In Warren Gorrell the firm has a co-chair who understands better than most the challenges of expanding in New York. His message? Be patient. Gorrell, who was tasked with setting up Hogan & Hartson’s New York base 12 years ago, recalls that back then it was just him and an associate.
“Now there are 172 lawyers,” says Gorrell. “By any measure, that’s excellent progress.”
Over the years Hogan & Hartson embarked on an ambitious period of expansion, acquiring New York firms Davis Weber & Edwards in 2000 and Squadron Ellenoff Olesent & Sheinfeld two years later. Is a similar strategy likely from Hogan Lovells?
“I think it’s unlikely we’ll be making any additional law firm acquisitions,” says Gorrell.
Instead, expect to see the firm acquire groups of lawyers from its rivals. “Teams have the benefit of bringing more of a following, and I think it also facilitates integration,” says co-chair David Harris.
One thing that could hinder expansion is the insistence that new arrivals fit the firm’s culture.
“Both Lovells and Hogan & Hartson were recognised for their collegiality, sharing clients and contacts,” claims Harris. “It’s not a sharp elbows, eat-what-you-kill environment.”
Is there a risk this could deter the kind of big-hitting corporate and finance partners the firm needs to challenge the elite?
“It might to a degree,” concedes Harris. “But I think a lot of people are attracted by our culture. If they’re not they wouldn’t be considered as possible recruits, so in practical terms it doesn’t
limit the pool of candidates.”
Another thing that might put them off is the remuneration.
In 2009 legacy firm Hogan & Hartson reported an average profit per equity partner (PEP) figure of $1.11m (£720,000). While comparisons may be invidious, Sullivan’s PEP was $2.94m, Simpson’s $2.41m and Davis Polk & Wardwell’s $2.1m.

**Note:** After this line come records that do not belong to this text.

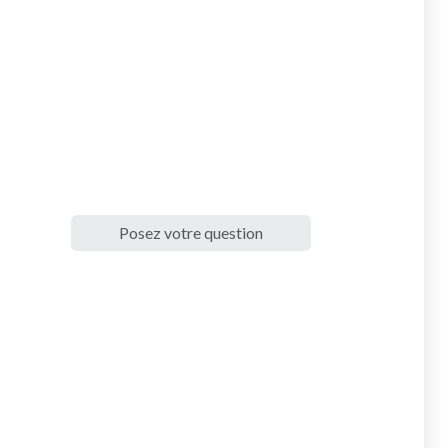
Posez votre question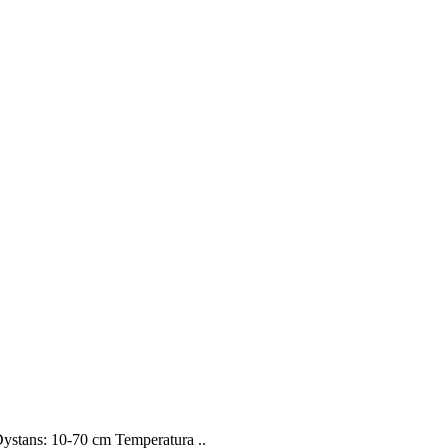
tans: 10-70 cm Temperatura ..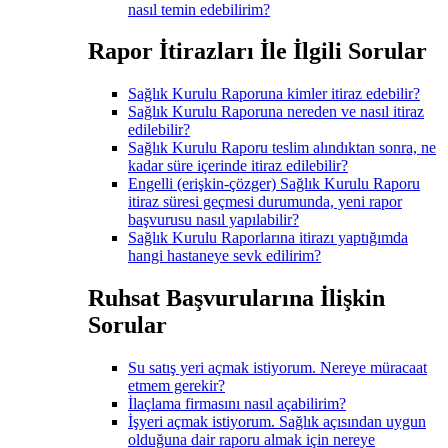
nasıl temin edebilirim?
Rapor İtirazları İle İlgili Sorular
Sağlık Kurulu Raporuna kimler itiraz edebilir?
Sağlık Kurulu Raporuna nereden ve nasıl itiraz
edilebilir?
Sağlık Kurulu Raporu teslim alındıktan sonra, ne
kadar süre içerinde itiraz edilebilir?
Engelli (erişkin-çözger) Sağlık Kurulu Raporu
itiraz süresi geçmesi durumunda, yeni rapor
başvurusu nasıl yapılabilir?
Sağlık Kurulu Raporlarına itirazı yaptığımda
hangi hastaneye sevk edilirim?
Ruhsat Başvurularına İlişkin
Sorular
Su satış yeri açmak istiyorum. Nereye müracaat
etmem gerekir?
İlaçlama firmasını nasıl açabilirim?
İşyeri açmak istiyorum. Sağlık açısından uygun
olduğuna dair raporu almak için nereye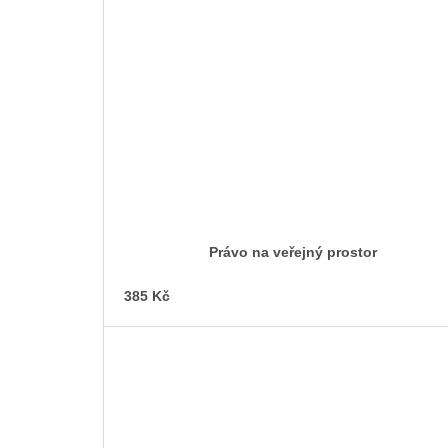
Právo na veřejný prostor
385 Kč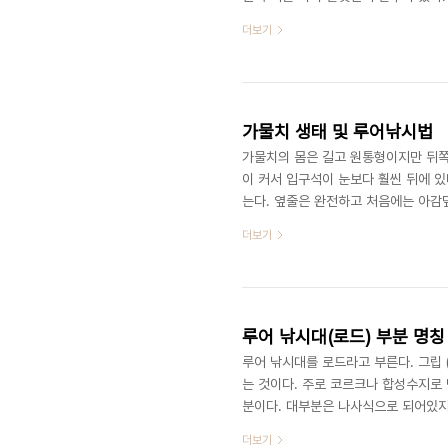
선택하는 제 1법칙이다. 배스는 보호
더보기
뻔쩍이는 계열 흐린물에서는 어두운 계열
때문이 아닐까 한다. 주변에서 가장 흔
꽝을 면치 못할 상황에 물속에 작은 망
가물치 생태 및 루어낚시법
가물치의 몸은 길고 원통형이지만 뒤쪽
이 커서 입구석이 눈보다 훨씬 뒤에 있
는다. 옆줄은 완전하고 처음에는 아감
양쪽 중앙부를 곧게 지나 꼬리지느러미
더보기
미는 아감덮개의 바로 뒤에 붙어있으며
45∼53개이다. 뒷지느러미도 길지만
지 않고 끝이 둥글다. 몸의 바탕색은 
루어 낚시대(로드) 부분 명칭
루어 낚시대를 로드라고 부른다. 그립 
는 것이다. 주로 코르크나 합성수지로 만들
분이다. 대부분은 나사식으로 되어있지만 
대에 고정이 되도록 도와주는 부품이다. 
더보기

Amid the integration of the teams in New York, partners have been engaged in a marketing blitz among clients as the firm looks to capitalise on the momentum created by the merger.
The New York offices of the legacy firms already had solid client rosters before the merger, including the likes of Bank of America, Merrill Lynch, Ford Motor Company and Sony.

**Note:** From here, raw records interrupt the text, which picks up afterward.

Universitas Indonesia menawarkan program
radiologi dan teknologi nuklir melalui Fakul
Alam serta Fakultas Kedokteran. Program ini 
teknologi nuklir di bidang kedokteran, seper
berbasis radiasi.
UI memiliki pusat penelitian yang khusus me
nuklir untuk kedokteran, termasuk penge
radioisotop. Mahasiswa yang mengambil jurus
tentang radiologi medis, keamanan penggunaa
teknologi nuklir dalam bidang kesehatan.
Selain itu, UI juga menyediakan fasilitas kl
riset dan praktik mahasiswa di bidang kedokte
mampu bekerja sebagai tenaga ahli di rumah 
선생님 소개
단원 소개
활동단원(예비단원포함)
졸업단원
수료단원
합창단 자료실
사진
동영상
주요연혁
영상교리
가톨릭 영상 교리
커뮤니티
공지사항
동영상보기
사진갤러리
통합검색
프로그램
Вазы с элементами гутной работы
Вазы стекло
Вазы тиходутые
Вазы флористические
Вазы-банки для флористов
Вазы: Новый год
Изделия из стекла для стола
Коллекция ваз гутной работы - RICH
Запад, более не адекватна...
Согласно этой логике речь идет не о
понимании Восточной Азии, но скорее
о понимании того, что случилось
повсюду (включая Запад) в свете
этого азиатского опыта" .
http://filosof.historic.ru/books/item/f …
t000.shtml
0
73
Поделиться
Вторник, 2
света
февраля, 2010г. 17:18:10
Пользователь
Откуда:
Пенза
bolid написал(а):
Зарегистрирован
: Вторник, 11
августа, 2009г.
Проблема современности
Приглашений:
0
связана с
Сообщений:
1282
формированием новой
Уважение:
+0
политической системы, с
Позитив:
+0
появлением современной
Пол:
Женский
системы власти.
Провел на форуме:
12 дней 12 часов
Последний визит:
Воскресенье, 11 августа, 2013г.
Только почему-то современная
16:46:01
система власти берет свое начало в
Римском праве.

New York-based global board member Marc Gottridge cites two recent mandates he says neither of the legacy firms would have been able to handle alone. It recently advised a major banking and asset management company on a series of distressed investments in the US.
The company is a legacy client of Lovells, but Gottridge claims it would not have won the mandate before the merger because it lacked the real estate and bank regulatory capabilities of Hogan & Hartson in the US.
Gottridge also cites the firm’s work advising HSBC, Morgan Stanley and RBC Capital Markets in connection with a $1.25bn debt offering by Landwirtschaftliche Rentenbank, involving lawyers based in the New York, London, Frankfurt and Berlin offices.
Gottridge also sits on the New York management team, which includes two partners from Lovells and four from Hogan & Hartson. The other members of the committee are Hogan & Hartson partners Dennis Tracey, David Dunn, Amy Bowerman Freed and Tracey Tiska, plus Lovells litigation partner Pieter Van Tol.
They are overseeing the attempt to build up the corporate and finance practices, which both have 31 lawyers. In finance the plan is to develop its lender-side work.
As Harris puts it, Hogan & Hartson historically had a more borrower-led practice, while for a number of years Lovells had made a conscious effort to grow the lender side of the practice, achieving significant progress.
“That practice isn’t mirrored in the US and we recognise the need to invest in New York so that it more closely resembles our finance practice in other key financial markets,” says Harris.
And like Gorrell, Harris is urging patience. “I think it’s too early to be measuring success in what’s only month four of the merger,” he stresses. “You don’t just flick a switch - these things take time.
“We have plans to develop the practice in a number of key areas and we never thought it would all be achieved in a matter of months. We’re encouraged by the progress we’ve made so far.”